> [What you will do] Each entry should be copied as it stands, leaving the pictures behind.

> [Provided data]
>>>

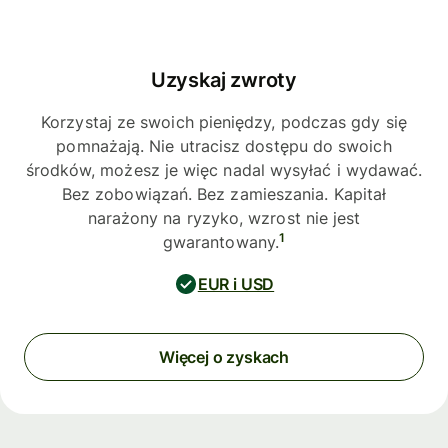
Uzyskaj zwroty
Korzystaj ze swoich pieniędzy, podczas gdy się
pomnażają. Nie utracisz dostępu do swoich
środków, możesz je więc nadal wysyłać i wydawać.
Bez zobowiązań. Bez zamieszania. Kapitał
narażony na ryzyko, wzrost nie jest
1
gwarantowany.
EUR i USD
Więcej o zyskach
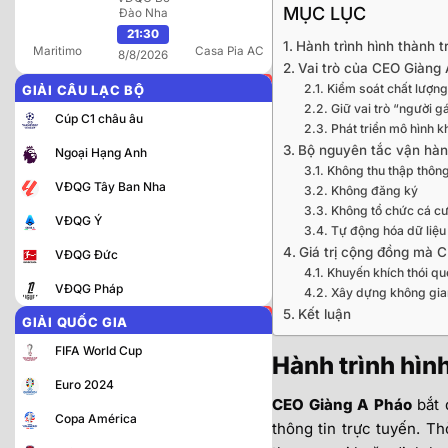
MỤC LỤC
Đào Nha
21:30
Hành trình hình thành 
Maritimo
Casa Pia AC
8/8/2026
Vai trò của CEO Giàng
Kiểm soát chất lượng
GIẢI CÂU LẠC BỘ
Giữ vai trò “người 
Cúp C1 châu âu
Phát triển mô hình k
Bộ nguyên tắc vận hàn
Ngoại Hạng Anh
Không thu thập thông
VĐQG Tây Ban Nha
Không đăng ký
Không tổ chức cá cượ
VĐQG Ý
Tự động hóa dữ liệu
Giá trị cộng đồng mà
VĐQG Đức
Khuyến khích thói que
VĐQG Pháp
Xây dựng không gia
Kết luận
GIẢI QUỐC GIA
FIFA World Cup
Hành trình hìn
Euro 2024
CEO Giàng A Pháo
bắt 
Copa América
thông tin trực tuyến. T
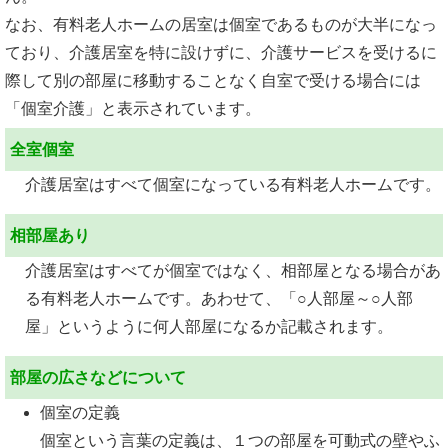
なお、有料老人ホームの居室は個室であるものが大半になっ
ており、介護居室を特に設けずに、介護サービスを受けるに
際して別の部屋に移動することなく自室で受ける場合には
「個室介護」と表示されています。
全室個室
介護居室はすべて個室になっている有料老人ホームです。
相部屋あり
介護居室はすべてが個室ではなく、相部屋となる場合があ
る有料老人ホームです。あわせて、「○人部屋～○人部
屋」というように何人部屋になるか記載されます。
部屋の広さなどについて
個室の定義
個室という言葉の定義は、１つの部屋を可動式の壁やふ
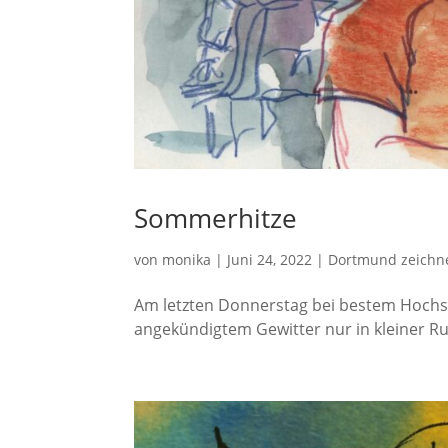
Sommerhitze
von
monika
|
Juni 24, 2022
|
Dortmund zeichn
Am letzten Donnerstag bei bestem Hochs
angekündigtem Gewitter nur in kleiner Ru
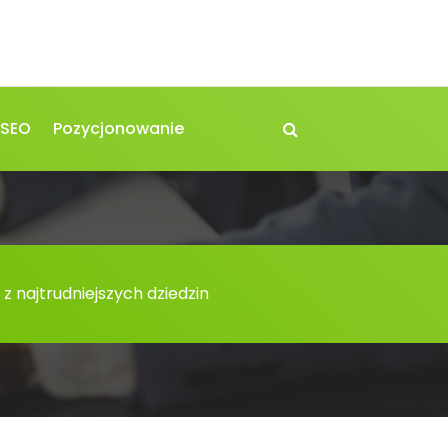
 SEO
Pozycjonowanie
 z najtrudniejszych dziedzin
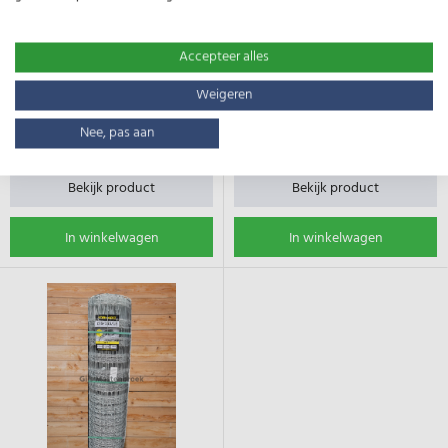
ursusgaas knoop
Merk:
Tornado
Merk:
Tornado
Type:
T10/120/15
Type:
R15/158/8
Accepteer alles
Gewicht:
88kg
Gewicht:
81kg
Lengte:
100m
Lengte:
50m
Weigeren
Nee, pas aan
€ 457,19
€ 426,63
Bekijk product
Bekijk product
In winkelwagen
In winkelwagen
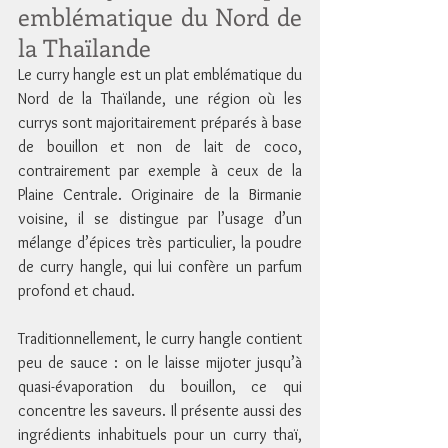
emblématique du Nord de 
la Thaïlande
Le curry hangle est un plat emblématique du 
Nord de la Thaïlande, une région où les 
currys sont majoritairement préparés à base 
de bouillon et non de lait de coco, 
contrairement par exemple à ceux de la 
Plaine Centrale. Originaire de la Birmanie 
voisine, il se distingue par l’usage d’un 
mélange d’épices très particulier, la poudre 
de curry hangle, qui lui confère un parfum 
profond et chaud.
Traditionnellement, le curry hangle contient 
peu de sauce : on le laisse mijoter jusqu’à 
quasi-évaporation du bouillon, ce qui 
concentre les saveurs. Il présente aussi des 
ingrédients inhabituels pour un curry thaï,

<<<

> [Exercise answer]
Uzyskaj zwroty
Korzystaj ze swoich pieniędzy, podczas gdy się
pomnażają. Nie utracisz dostępu do swoich
środków, możesz je więc nadal wysyłać i wydawać.
Bez zobowiązań. Bez zamieszania. Kapitał
narażony na ryzyko, wzrost nie jest
1
gwarantowany.
EUR i USD
Więcej o zyskach
MỤC LỤC
Đào Nha
21:30
Hành trình hình thành 
Maritimo
Casa Pia AC
8/8/2026
Vai trò của CEO Giàng
Kiểm soát chất lượng
GIẢI CÂU LẠC BỘ
Giữ vai trò “người 
Cúp C1 châu âu
Phát triển mô hình k
Bộ nguyên tắc vận hàn
Ngoại Hạng Anh
Không thu thập thông
VĐQG Tây Ban Nha
Không đăng ký
Không tổ chức cá cượ
VĐQG Ý
Tự động hóa dữ liệu
Giá trị cộng đồng mà
VĐQG Đức
Khuyến khích thói que
VĐQG Pháp
Xây dựng không gia
Kết luận
GIẢI QUỐC GIA
FIFA World Cup
Hành trình hìn
Euro 2024
CEO Giàng A Pháo
bắt 
Copa América
thông tin trực tuyến. T
なお、有料老人ホームの居室は個室であるものが大半になっ
ており、介護居室を特に設けずに、介護サービスを受けるに
際して別の部屋に移動することなく自室で受ける場合には
「個室介護」と表示されています。
全室個室
介護居室はすべて個室になっている有料老人ホームです。
相部屋あり
介護居室はすべてが個室ではなく、相部屋となる場合があ
る有料老人ホームです。あわせて、「○人部屋～○人部
屋」というように何人部屋になるか記載されます。
部屋の広さなどについて
個室の定義
個室という言葉の定義は、１つの部屋を可動式の壁やふ
Sommerhitze
von
monika
|
Juni 24, 2022
|
Dortmund zeichn
Am letzten Donnerstag bei bestem Hochs
angekündigtem Gewitter nur in kleiner Ru
 SEO
Pozycjonowanie
 z najtrudniejszych dziedzin
ursusgaas knoop
Merk:
Tornado
Merk:
Tornado
Type:
T10/120/15
Type:
R15/158/8
Accepteer alles
Gewicht:
88kg
Gewicht:
81kg
Lengte:
100m
Lengte:
50m
Weigeren
Nee, pas aan
€ 457,19
€ 426,63
Bekijk product
Bekijk product
In winkelwagen
In winkelwagen
emblématique du Nord de 
la Thaïlande
Le curry hangle est un plat emblématique du 
Nord de la Thaïlande, une région où les 
currys sont majoritairement préparés à base 
de bouillon et non de lait de coco, 
contrairement par exemple à ceux de la 
Plaine Centrale. Originaire de la Birmanie 
voisine, il se distingue par l’usage d’un 
mélange d’épices très particulier, la poudre 
de curry hangle, qui lui confère un parfum 
profond et chaud.
Traditionnellement, le curry hangle contient 
peu de sauce : on le laisse mijoter jusqu’à 
quasi-évaporation du bouillon, ce qui 
concentre les saveurs. Il présente aussi des 
ingrédients inhabituels pour un curry thaï,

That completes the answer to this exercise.